The exhibition, an extension of his M.F.A. show at Michigan State in 2012, examines nine pieces of federal legislation that provide suffrage and voter protections to U.S. citizens. It will be on display on three key dates: September 16, Constitution Day, at the Palmer Museum of Art Plaza; September 27, National Voter Registration Day, at the Palmer Museum of Art Plaza; and October 11, the last day to register to vote in Pennsylvania before the presidential election, at the HUB-Robeson Center Pollock Street Entrance.
“We are trying get people interested and hoping to get education out to the student population. Statistically, this age group has many inactive voters, and we want to make sure that they vote,” said Lusch.
Lusch cites a lack of awareness and confusion about how and where students can register to vote as reasons for students not voting. He hopes to change that by providing tools and information to help students get involved.
“By showing these nine pieces of legislation about voting, I’m trying to beg the question of ‘Why are we taking it for granted when there are ongoing and continuous struggles for people to vote?’ Don’t take this lightly because it can be taken away.”
According to Lusch, each individual vote, even in a big presidential election, does matter. “If everybody says that their vote doesn’t count, and nobody votes, we would have a fundamental problem because then we wouldn’t have a democracy. There is that symbolic view of ‘Yes, it counts. I voted for this person, and it went into this pool.’ It is also about how you feel connected to the voting process – the act of voting. In some sense, it is so big and vast that it may seem like you don’t have a voice, but you do have a voice.”
Visitors to the exhibition will learn how federal implementation and state-level interpretation of these laws have created a sequence of restrictions and expansions to the privilege of voting, including the amendments giving black men, women, and 18-year-olds the right to vote.
He recalls being excited about his first opportunity to vote, in the 1996 presidential election. “What motivated me was the novelty of it. I was allowed to do this now, and it was a privilege to acquire. It wasn’t lost on me. I grew up in Lansing, Michigan, and there is something in the air in a state capital that allows a form of public interaction with government. You go to the capital lawn for civic engagement the same way you can on a university campus. Think of Old Main,” he said.
Lusch wants to involve student groups on campus and possibly take his exhibition to other venues before the November elections to help drive turnout and share knowledge.
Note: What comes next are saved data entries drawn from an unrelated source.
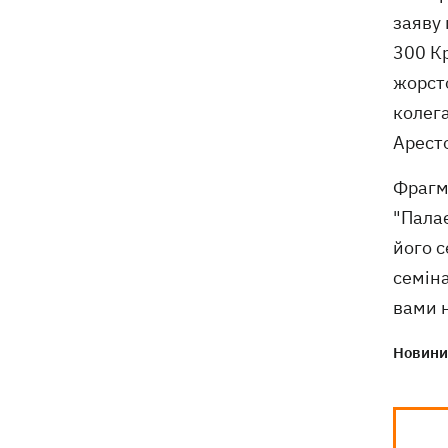
заяву
300 К
жорсто
колег
Арест
Фрагм
"Пала
його с
семіна
вами н
Новини 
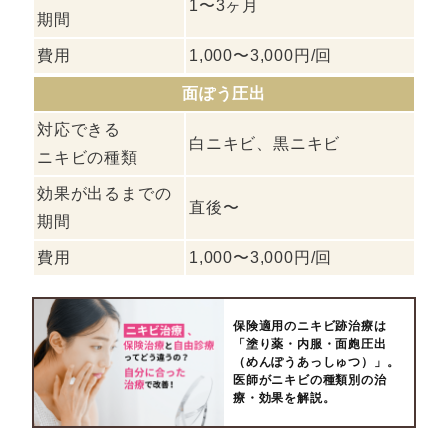
1〜3ヶ月
期間
費用
1,000〜3,000円/回
面ぽう圧出
対応できる
白ニキビ、黒ニキビ
ニキビの種類
効果が出るまでの
直後〜
期間
費用
1,000〜3,000円/回
保険適用のニキビ跡治療は
「塗り薬・内服・面皰圧出
（めんぽうあっしゅつ）」。
医師がニキビの種類別の治
療・効果を解説。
Crediting Penn State students with an active voice on campus and their ability to mobilize quickly through social media to effect change, he hopes that his exhibition will help engage them in a dialogue with democracy.
In conjunction with the exhibition and registration drive, Lusch will give a lecture on the role of graphic design in elections and politics in the Palmer Lipcon Auditorium at the Palmer Museum of Art on November 2 at 1:00 p.m. The lecture is free and open to the public. Both the lecture and exhibition are sponsored by the Borland Project Space.